*** Exercise material ***

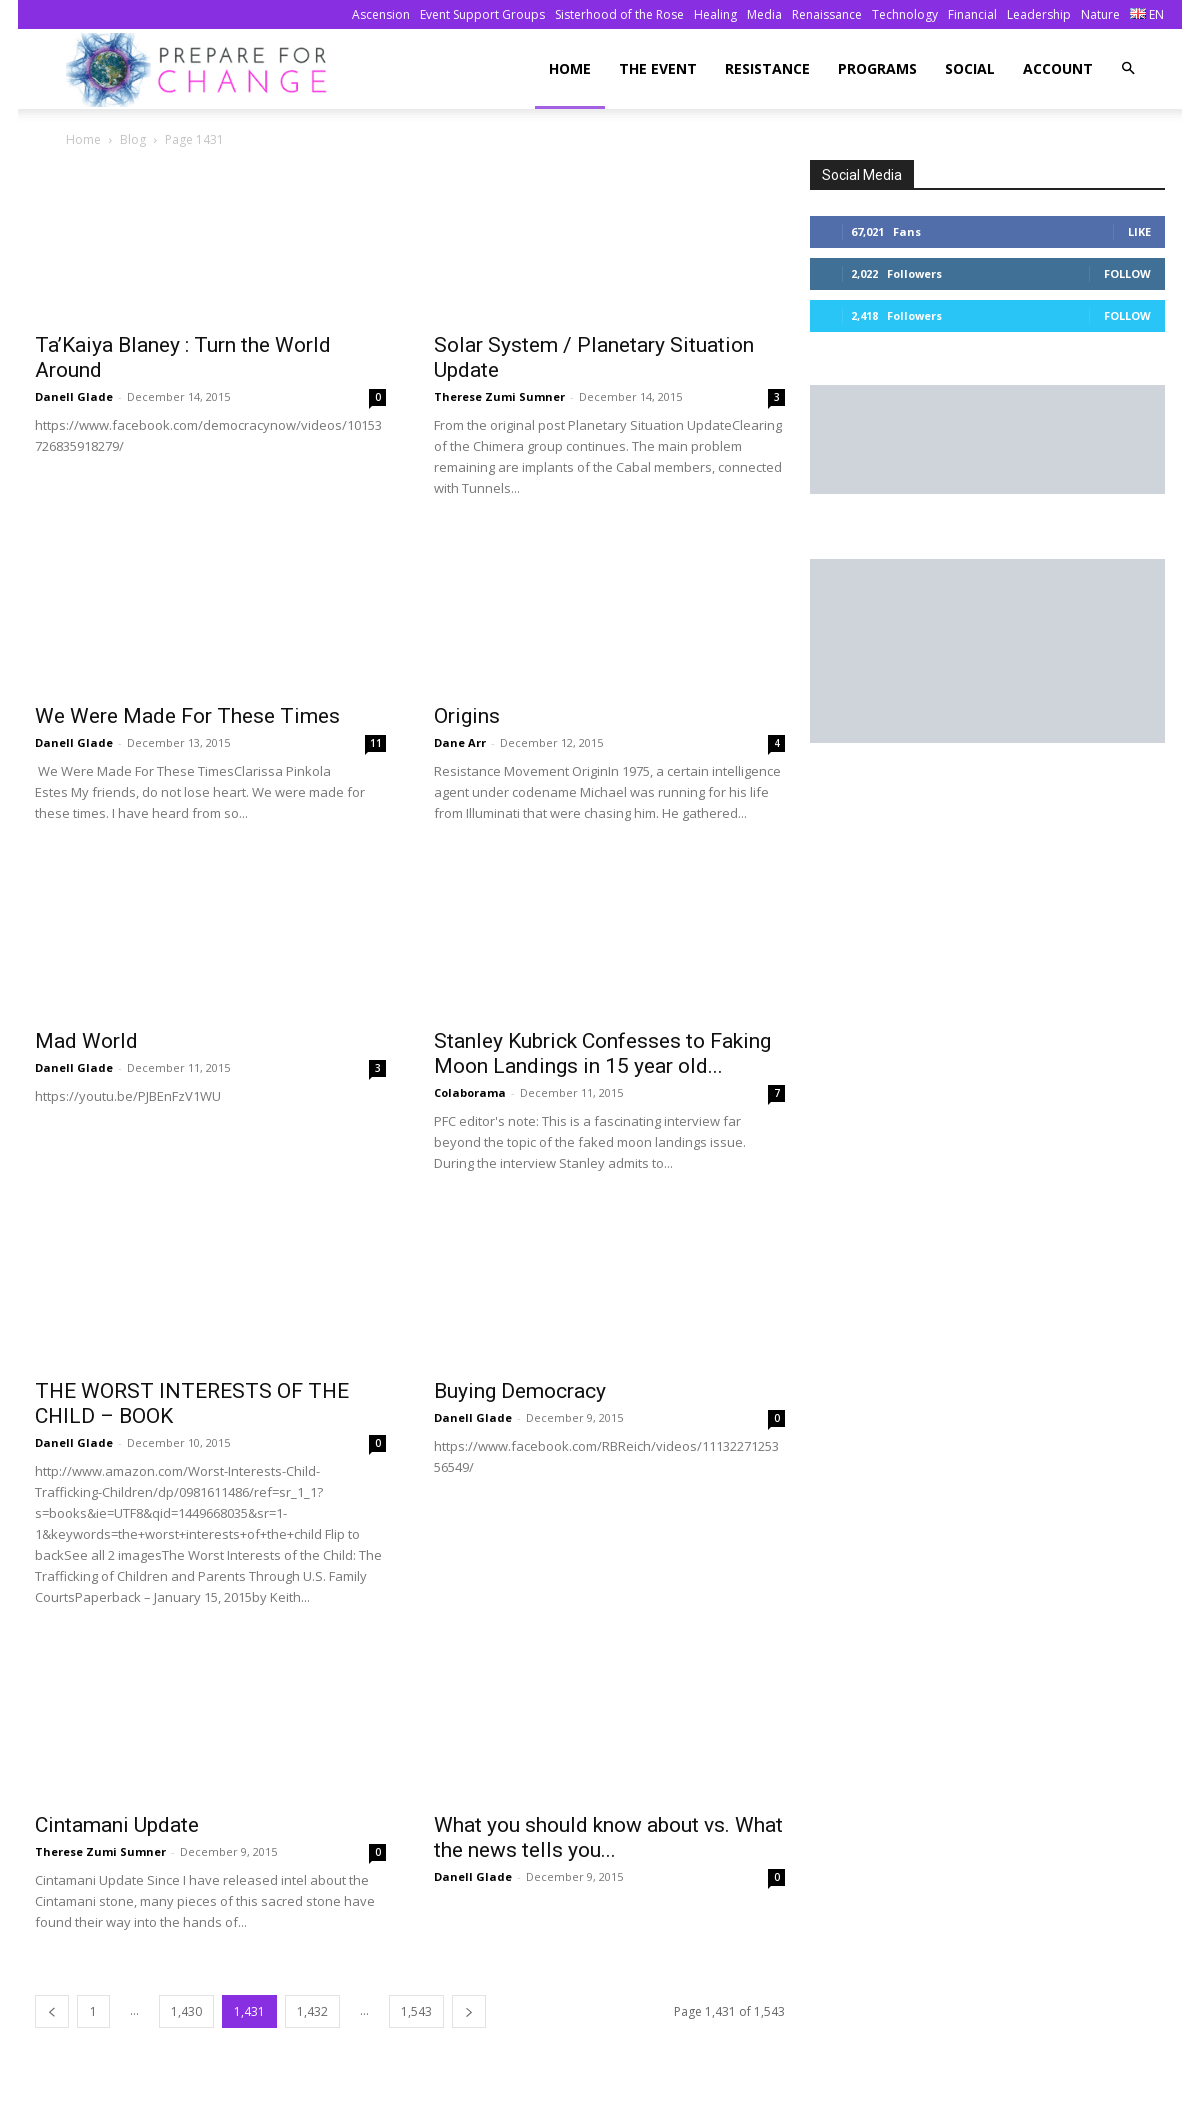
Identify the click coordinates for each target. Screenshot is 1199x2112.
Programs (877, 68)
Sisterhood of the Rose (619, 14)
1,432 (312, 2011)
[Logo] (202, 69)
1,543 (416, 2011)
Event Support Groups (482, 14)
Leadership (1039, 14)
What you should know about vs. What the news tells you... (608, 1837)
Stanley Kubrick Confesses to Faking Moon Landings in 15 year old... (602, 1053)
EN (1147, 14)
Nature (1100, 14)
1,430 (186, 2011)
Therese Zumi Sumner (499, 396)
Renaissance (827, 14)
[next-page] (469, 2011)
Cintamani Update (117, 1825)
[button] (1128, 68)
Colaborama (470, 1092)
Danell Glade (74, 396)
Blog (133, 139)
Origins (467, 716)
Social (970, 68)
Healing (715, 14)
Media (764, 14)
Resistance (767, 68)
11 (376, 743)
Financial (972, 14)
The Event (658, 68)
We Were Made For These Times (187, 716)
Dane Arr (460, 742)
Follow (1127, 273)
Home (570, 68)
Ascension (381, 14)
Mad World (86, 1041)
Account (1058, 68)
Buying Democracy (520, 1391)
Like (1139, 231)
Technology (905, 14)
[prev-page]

***

Write out each entry exactly as given, omitting any picture.

* _Result of this exercise_
Identify the click coordinates for each target. Screenshot is 1199x2112.
Programs (877, 68)
Sisterhood of the Rose (619, 14)
1,432 (312, 2011)
[Logo] (202, 69)
1,543 (416, 2011)
Event Support Groups (482, 14)
Leadership (1039, 14)
What you should know about vs. What the news tells you... (608, 1837)
Stanley Kubrick Confesses to Faking Moon Landings in 15 year old... (602, 1053)
EN (1147, 14)
Nature (1100, 14)
1,430 (186, 2011)
Therese Zumi Sumner (499, 396)
Renaissance (827, 14)
[next-page] (469, 2011)
Cintamani Update (117, 1825)
[button] (1128, 68)
Colaborama (470, 1092)
Danell Glade (74, 396)
Blog (133, 139)
Origins (467, 716)
Social (970, 68)
Healing (715, 14)
Media (764, 14)
Resistance (767, 68)
11 (376, 743)
Financial (972, 14)
The Event (658, 68)
We Were Made For These Times (187, 716)
Dane Arr (460, 742)
Follow (1127, 273)
Home (570, 68)
Ascension (381, 14)
Mad World (86, 1041)
Account (1058, 68)
Buying Democracy (520, 1391)
Like (1139, 231)
Technology (905, 14)
[prev-page]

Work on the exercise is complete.